* Task to carry out *
The expected answer is the set of lines in the data below between the line holding "universitasmedan.id" and the line holding "universitasyogyakarta.id", inclusive, written out exactly.

===== Data to use =====

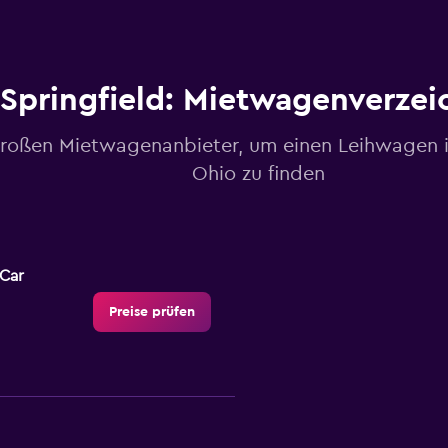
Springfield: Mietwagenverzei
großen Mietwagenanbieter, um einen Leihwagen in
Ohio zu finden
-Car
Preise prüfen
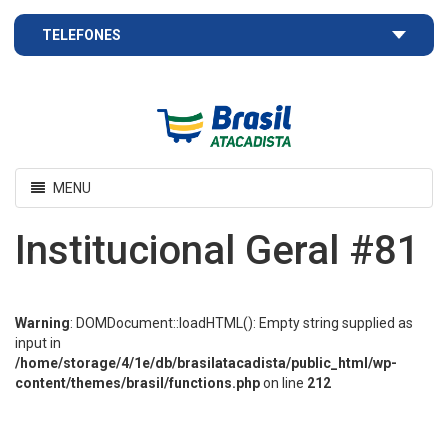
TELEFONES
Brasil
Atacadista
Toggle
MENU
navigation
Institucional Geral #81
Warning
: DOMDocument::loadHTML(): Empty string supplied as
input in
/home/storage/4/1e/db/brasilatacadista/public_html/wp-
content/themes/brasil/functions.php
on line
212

=====
===== Data to use =====

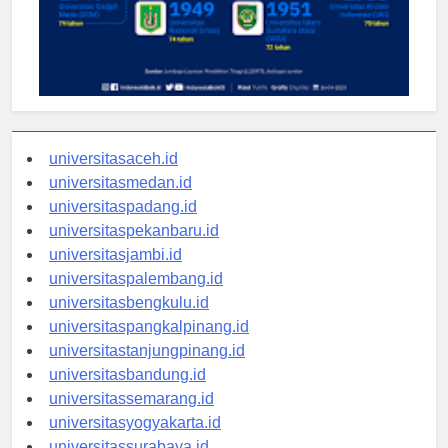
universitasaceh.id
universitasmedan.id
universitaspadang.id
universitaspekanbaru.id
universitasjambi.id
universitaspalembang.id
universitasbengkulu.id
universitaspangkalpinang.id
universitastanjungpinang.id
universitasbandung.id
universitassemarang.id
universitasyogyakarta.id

=====

* Result below *
universitasmedan.id
universitaspadang.id
universitaspekanbaru.id
universitasjambi.id
universitaspalembang.id
universitasbengkulu.id
universitaspangkalpinang.id
universitastanjungpinang.id
universitasbandung.id
universitassemarang.id
universitasyogyakarta.id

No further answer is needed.